Wednesday, September 06, 2006

Couric's Critics

So the critics have weighed in on Katie Couric's introductory broadcast... and the results are overwhelmingly negative or mixed.

According to a survey by the Project of Excellence in Journalism, 79 percent of the reviews, taken mostly from daily newspapers, were either mixed or mostly negative. Out of 43 columns and commentaries evaluating Couric's first broadcast, 20 were mixed, 14 negative and nine positive.


"After an unprecedented buildup, the early verdict is in. A sampling of the nation’s television critics and online commentators finds that there is more criticism than praise - and more mixed reviews than anything - for Katie Couric’s feverishly anticipated debut as anchor of the “CBS Evening News” yesterday.
...

In fairness to Couric, a good deal of the criticism was aimed less at her and more at the content – or lack thereof – in a program that included pictures of Tom Cruise’s and Katie Holmes’s baby daughter Suri and a segment in which filmmaker Morgan Spurlock railed against political polarization while using Hulk Hogan video to make his point.(On a more superficial note, Couric’s wardrobe, a white blazer over a black skirt and top, also attracted its share of comment.)

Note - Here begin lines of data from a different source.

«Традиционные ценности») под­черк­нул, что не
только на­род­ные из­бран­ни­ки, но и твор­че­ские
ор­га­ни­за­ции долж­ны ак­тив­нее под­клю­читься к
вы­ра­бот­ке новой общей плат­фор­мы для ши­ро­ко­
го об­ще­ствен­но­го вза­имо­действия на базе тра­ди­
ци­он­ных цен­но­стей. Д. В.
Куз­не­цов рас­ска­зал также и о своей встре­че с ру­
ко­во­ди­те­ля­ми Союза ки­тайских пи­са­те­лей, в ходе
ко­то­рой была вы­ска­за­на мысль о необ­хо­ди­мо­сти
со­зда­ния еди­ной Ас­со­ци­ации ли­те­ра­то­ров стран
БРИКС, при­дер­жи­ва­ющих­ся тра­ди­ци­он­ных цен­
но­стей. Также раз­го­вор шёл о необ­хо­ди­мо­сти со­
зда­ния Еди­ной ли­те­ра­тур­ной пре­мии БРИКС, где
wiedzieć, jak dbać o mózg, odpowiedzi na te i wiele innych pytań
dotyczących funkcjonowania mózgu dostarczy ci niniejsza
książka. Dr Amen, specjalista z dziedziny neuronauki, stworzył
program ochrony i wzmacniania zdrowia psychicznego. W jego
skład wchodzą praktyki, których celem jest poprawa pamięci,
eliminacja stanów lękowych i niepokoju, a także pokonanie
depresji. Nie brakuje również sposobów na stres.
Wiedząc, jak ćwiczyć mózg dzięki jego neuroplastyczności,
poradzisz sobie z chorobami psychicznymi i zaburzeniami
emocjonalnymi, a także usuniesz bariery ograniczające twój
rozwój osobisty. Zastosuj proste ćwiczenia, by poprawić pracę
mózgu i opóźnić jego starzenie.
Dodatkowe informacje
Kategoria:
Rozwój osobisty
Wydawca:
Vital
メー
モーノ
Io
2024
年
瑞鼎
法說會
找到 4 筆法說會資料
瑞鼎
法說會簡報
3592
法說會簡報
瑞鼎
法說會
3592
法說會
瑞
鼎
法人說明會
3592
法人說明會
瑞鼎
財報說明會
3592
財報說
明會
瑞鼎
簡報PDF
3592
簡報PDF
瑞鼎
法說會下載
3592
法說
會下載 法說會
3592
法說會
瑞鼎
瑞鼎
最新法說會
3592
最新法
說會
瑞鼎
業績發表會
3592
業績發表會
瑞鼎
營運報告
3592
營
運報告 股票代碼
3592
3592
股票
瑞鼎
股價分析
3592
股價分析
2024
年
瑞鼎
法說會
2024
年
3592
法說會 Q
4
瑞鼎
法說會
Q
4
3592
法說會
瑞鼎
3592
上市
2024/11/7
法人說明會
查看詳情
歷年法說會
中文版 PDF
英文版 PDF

The Philadelphia Inquirer’s Jonathan Storm wrote that “her presence actually gave weight to a blab-filled report that threatened to float away on a cloud of tepid air.”Writing for the online publication Salon, Heather Havrilesky asserted that “the broadcast hit its low point when Couric gushed over the first published pictures of Suri Cruise” and accused the new anchor of “sounding far more like Mary Hart than Tom Brokaw.”

Summing up the general sense among reviewers that Couric herself provided no particularly memorable or distinctive moments, Robert Bianco of USA Today ventured that “It’s hard to see how anything she did on the newscast could possibly have earned a strong reaction either way.” The Boston Globe’s Joanna Weiss echoed those sentiments, declaring the newscast to be largely “competent and safe.”

In a bad sign for network, the name of CBS news icon Edward Murrow – whose signature signoff was used to help close Couric’s first show – was invoked in some unflattering reviews. The Washington Post’s Tom Shales wrote that “Some people will say that including the image of Murrow on such a frothy, funsy broadcast as the Couric premier was sacrilege, and that Murrow is spinning in his grave.” Added Matt Zoller Seitz of the Newark Star-Ledger: “Now would normally be the time to evoke the ghost of Edward R. Murrow, but I won’t. He’s suffered enough.”